Si vous aimez les contes merveilleux des frères Grimm, et les films qui parlent directement aux âmes d’enfants, alors le MERVEILLEUX MAGASIN DE MONSIEUR MAGORIUM est fait tout spécialement pour vous. De plus le casting fait dans le lourd et propose deux têtes d’affiche remarquées, la frêle Natalie Portman et un Dustin Hoffman grimé en savant fou.
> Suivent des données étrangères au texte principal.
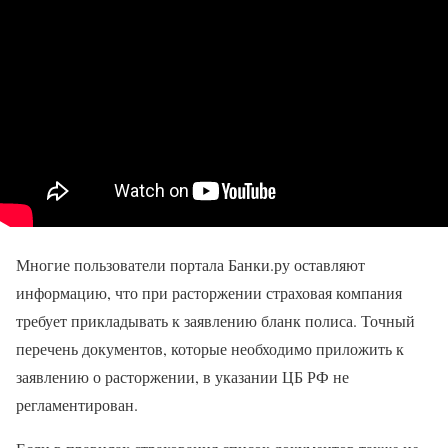
Многие пользователи портала Банки.ру оставляют
информацию, что при расторжении страховая компания
требует прикладывать к заявлению бланк полиса. Точный
перечень документов, которые необходимо приложить к
заявлению о расторжении, в указании ЦБ РФ не
регламентирован.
La recette est simple : de l’humour saupoudré tout au long du film, du fantastique et du merveilleux, mais pour un résultat qui laisse un arrière goût d’inachevé, pour un film qui ne va jusqu’au fond des choses et à trop tendance à ronronner dans une logique féerique stérile et jusqu’au boutiste.

Dans le fabuleux magasin de jouets de Mr. Magorium, les peluches vous font des câlins, les ballons jouent tout seuls au basket, les héros articulés partent à l’aventure d’un rayon à l’autre, et l’imagination des enfants suffit à donner vie aux rêves les plus fous ! Molly, une timide jeune femme, était très heureuse de travailler dans cet endroit vraiment magique, jusqu’à ce que cet excentrique de Mr. Magorium décide de lui léguer le magasin. Un changement inquiétant se produit alors : le magasin se met en colère, et plus question pour les jouets de s’animer comme avant. Ce n’est sûrement pas Henry, le nouveau comptable qui ne croit pas à la magie, qui va aider Molly à redonner vie au magasin. Pour avoir une chance d’y parvenir, elle va devoir percer le secret de la magie qui l’anime...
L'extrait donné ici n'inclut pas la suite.